I’m just going to lift this straight from Slashdot (much nerdy discussion found there as usual), which refers to an article on the Washington Post. Most “In It” readers will probably find this interesting.
lottameez recommends an article in the Washington Post about recent research into the persistence of myths. In short: once a myth has been put out there (e.g., “Saddam Hussein plotted the 9/11 attacks”), denying it can paradoxically reinforce its staying power. Ignoring it doesn’t work either — a claim that is unchallenged gains the ring of truth. Over time, “negation tags” fall out of memory: “Saddam didn’t plan 9/11” becomes “Saddam planned 9/11.” From the article:
“The conventional response to myths and urban legends is to counter bad information with accurate information.
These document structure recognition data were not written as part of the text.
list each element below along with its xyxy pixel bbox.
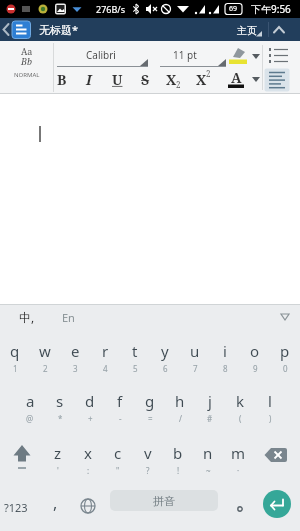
staticText: + xyxy=(88,413,93,424)
button[interactable]: r xyxy=(90,330,120,380)
staticText: , xyxy=(53,492,58,514)
staticText: Calibri xyxy=(86,48,116,62)
button[interactable]: , xyxy=(0,488,115,518)
button[interactable]: z xyxy=(43,432,73,482)
button[interactable]: Aa xyxy=(0,41,53,93)
button[interactable] xyxy=(267,18,300,41)
staticText: Bb xyxy=(21,55,32,67)
button[interactable]: o xyxy=(240,330,270,380)
staticText: i xyxy=(223,341,227,361)
staticText: 无标题* xyxy=(39,22,79,37)
staticText: 69 xyxy=(229,4,238,14)
staticText: h xyxy=(175,391,185,411)
button[interactable]: u xyxy=(180,330,210,380)
button[interactable]: 11 pt xyxy=(125,40,245,70)
button[interactable]: m xyxy=(223,432,253,482)
button[interactable] xyxy=(228,490,252,520)
staticText: y xyxy=(161,341,169,361)
staticText: ~ xyxy=(206,465,211,476)
staticText: t xyxy=(132,341,138,361)
staticText: z xyxy=(54,443,62,463)
button[interactable]: f xyxy=(105,380,135,430)
staticText: 下午9:56 xyxy=(251,2,291,16)
staticText: ? xyxy=(146,465,150,476)
staticText: 276B/s xyxy=(96,3,125,15)
staticText: X xyxy=(196,70,207,89)
button[interactable]: a xyxy=(15,380,45,430)
button[interactable]: X xyxy=(141,64,261,94)
staticText: 2 xyxy=(43,363,48,374)
button[interactable]: j xyxy=(195,380,225,430)
staticText: 0 xyxy=(283,363,288,374)
button[interactable]: g xyxy=(135,380,165,430)
staticText: 6 xyxy=(163,363,168,374)
staticText: 11 pt xyxy=(173,48,197,62)
staticText: " xyxy=(116,465,120,476)
staticText: 7 xyxy=(193,363,198,374)
button[interactable]: l xyxy=(255,380,285,430)
button[interactable]: Calibri xyxy=(41,40,161,70)
button[interactable]: s xyxy=(45,380,75,430)
staticText: * xyxy=(58,413,63,424)
button[interactable] xyxy=(263,490,291,518)
button[interactable] xyxy=(0,18,36,41)
staticText: 拼音 xyxy=(153,494,175,508)
staticText: / xyxy=(179,413,182,424)
staticText: - xyxy=(119,413,122,424)
button[interactable]: h xyxy=(165,380,195,430)
staticText: k xyxy=(236,391,245,411)
staticText: 中, xyxy=(19,309,35,325)
button[interactable]: U xyxy=(57,64,177,94)
button[interactable]: ?123 xyxy=(0,492,76,522)
staticText: d xyxy=(85,391,95,411)
staticText: # xyxy=(207,413,213,424)
button[interactable]: w xyxy=(30,330,60,380)
button[interactable]: S xyxy=(85,64,205,94)
button[interactable]: X xyxy=(111,64,231,94)
staticText: = xyxy=(148,413,153,424)
staticText: r xyxy=(102,341,109,361)
button[interactable]: b xyxy=(163,432,193,482)
staticText: b xyxy=(173,443,183,463)
staticText: m xyxy=(231,443,246,463)
button[interactable]: 主页 xyxy=(187,15,300,45)
staticText: p xyxy=(280,341,290,361)
button[interactable]: 中, xyxy=(0,302,87,332)
button[interactable]: v xyxy=(133,432,163,482)
button[interactable]: t xyxy=(120,330,150,380)
button[interactable]: 无标题* xyxy=(36,18,136,41)
button[interactable]: k xyxy=(225,380,255,430)
staticText: n xyxy=(203,443,213,463)
button[interactable]: c xyxy=(103,432,133,482)
staticText: 8 xyxy=(223,363,228,374)
button[interactable]: A xyxy=(176,62,296,92)
button[interactable]: e xyxy=(60,330,90,380)
staticText: 3 xyxy=(73,363,78,374)
button[interactable]: n xyxy=(193,432,223,482)
button[interactable]: x xyxy=(73,432,103,482)
staticText: ) xyxy=(269,413,272,424)
button[interactable] xyxy=(0,432,43,482)
staticText: l xyxy=(268,391,272,411)
staticText: 5 xyxy=(133,363,138,374)
button[interactable] xyxy=(74,488,102,526)
button[interactable]: q xyxy=(0,330,30,380)
button[interactable] xyxy=(253,432,300,482)
button[interactable]: 拼音 xyxy=(110,490,218,511)
button[interactable]: d xyxy=(75,380,105,430)
button[interactable]: i xyxy=(210,330,240,380)
staticText: ! xyxy=(177,465,180,476)
button[interactable]: y xyxy=(150,330,180,380)
button[interactable]: B xyxy=(2,64,122,94)
staticText: A xyxy=(231,68,242,87)
button[interactable]: En xyxy=(8,302,128,332)
staticText: 1 xyxy=(13,363,18,374)
staticText: v xyxy=(144,443,152,463)
staticText: B xyxy=(57,70,67,89)
staticText: s xyxy=(56,391,64,411)
button[interactable]: p xyxy=(270,330,300,380)
button[interactable]: I xyxy=(29,64,149,94)
staticText: e xyxy=(71,341,80,361)
staticText: 2 xyxy=(176,79,181,90)
staticText: o xyxy=(250,341,260,361)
But the new psychological studies show that denials and clarifications, for all their intuitive appeal, can paradoxically contribute to the resiliency of popular myths… The research is painting a broad new understanding of how the mind works. Contrary to the conventional notion that people absorb information in a deliberate manner, the studies show that the brain uses subconscious ‘rules of thumb’ that can bias it into thinking that false information is true. Clever manipulators can take advantage of this tendency.
Climate Spin advocates the silent treatment. Atmoz recommends the calm rebuttal. The research does not bear out that either approach is effective in reaching the tangentially interested, which in a democracy typically constitutes the ruling majority. I recommend ridicule as a useful strategy. It’s fun, it’s harmless at worst, and it works on the adolescent subconscious in all of us very nicely. “If I take this idea seriously but it’s as silly as these uncontrolably giggling people say, people will be able to mock me and thereby reduce my perceived reproductive fitness.”
Effective ridicule needs to be deft, of course, but I really think it is an appropriate adaptation. The organized opposition is increasingly ludicrous on many points. Making this clear to the casual observer will go a long way to short circuiting endless discussion on matters that ought to be behind us by now.
Update: A very relevant article by Eliezer Yudkovsky appears on Overcoming Bias which refers to several older studies on a related matter. Which do you think is more common, murder or suicide? Your likelihood of getting such questions wrong correlates strongly with press coverage. The money quote from that article:
Using “availability” seems to give rise to an absurdity bias; events that have never happened, are not recalled, and hence deemed to have probability zero.
which may have something to do with 50% of Fortune 1000 executives disbelief in the likelihood of substantial impacts from climate change.